Accounting Principles Lvl 1 Flashcards
(33 cards)
What are the key financial statements
- Profit and loss accounts
- Balance sheet
- Cash flow statement
What is the difference between management and financial accounts
- Management are for internal use by the mgmt team
- Financial accounts are the company accounts required by Companies Act 2014
What is the difference between a P&L and balance sheet
- P&L shows income and expenditures of a company and resulting profit or loss
- Balance sheet shows what the company owns and what it owes.

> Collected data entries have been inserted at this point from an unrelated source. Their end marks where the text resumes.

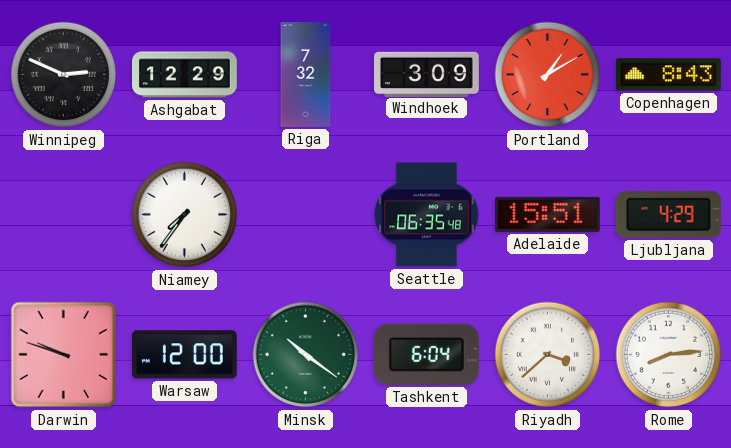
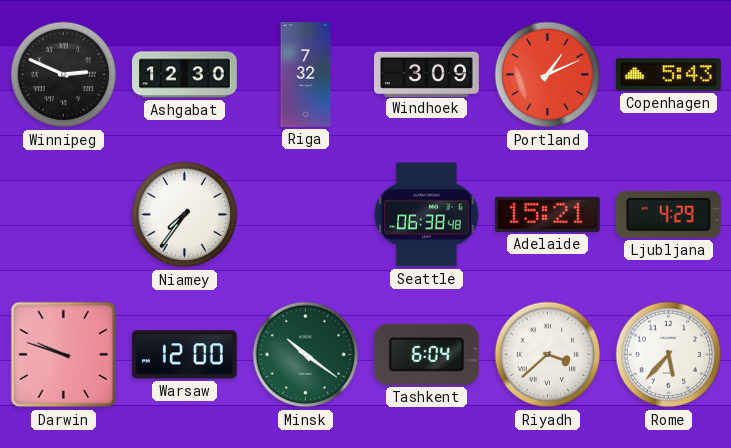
Ashgabat: 12:29 -> 12:30
Portland: 1:10 -> 1:11
Copenhagen: 8:43 -> 5:43
Seattle: 06:35 -> 06:38
Adelaide: 15:51 -> 15:21
Rome: 8:14 -> 5:37
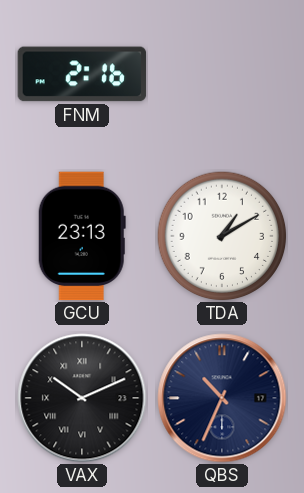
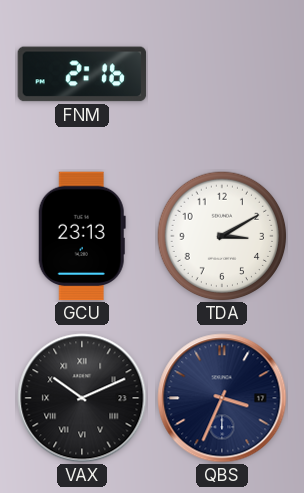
TDA: 1:10 -> 3:10
QBS: 10:34 -> 3:34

What is a cashflow statement
- Summary of actual and anticipated ingoing and outgoings of cash in a firm over the accounting period
- Measures short term ability of firm to pay bills
Explain your understanding of Capital allowances, sinking fund, insolvency
Capital allowances - Tax relief for certain purchases by businesses
Sinking fund - Funds set aside for future expenses
Insolvency - Liabilities exceed assets
What are liquidity ratios
- Measures companies ability to pay of liabilities by converting assets into cash
- Current assets / Current liabilities
- Ratio around 1.5
- Liquidity ratio of less than .75 can be early indications of insolvency
What is profitability ratio
- Measures performance of company in generating profits
- Net Profit / Total Revenue of Company
- Margins are industry dependent
What are financial gearing ratios
- Financial ratio that compares some form of capital or owner equity to funds borrowed by the company
- Helps measure solvency
- Highly geared rely on debt
- Interest reduces profit
Why do chartered surveyors need to understand and interpret accounts
- Aid in preparing own business accounts
- Assessing financial strength of contractors and tenants
- Assessing competition
What is the purpose of a P&L
- Monitor and measure profit (Loss)
- Benchmark
- Valuation purposes and competitor analysis
- Forecasting
- Calculate tax
What’s the difference between debt and creditors
Cred - Owed money (extended credit)
Debtors - Owes money
What is a financial statement
Financial statements are written records that convey the business activities and the financial performance of a company
What is a profit and loss account
Demonstrates companies sales, running costs and profit and loss
- Used to show sales v. expenses
- Also identify non- profitable work
What is a balance sheet
- Shows value of everything the company owns made up of assets and liabilities
What is a cash flow forecast
- Details out the cash entering and leaving the business in a financial year
What is an S-Curve
- S-Curve means ‘standard’ and refers to the shape of the expenditure profile when shown on a graph.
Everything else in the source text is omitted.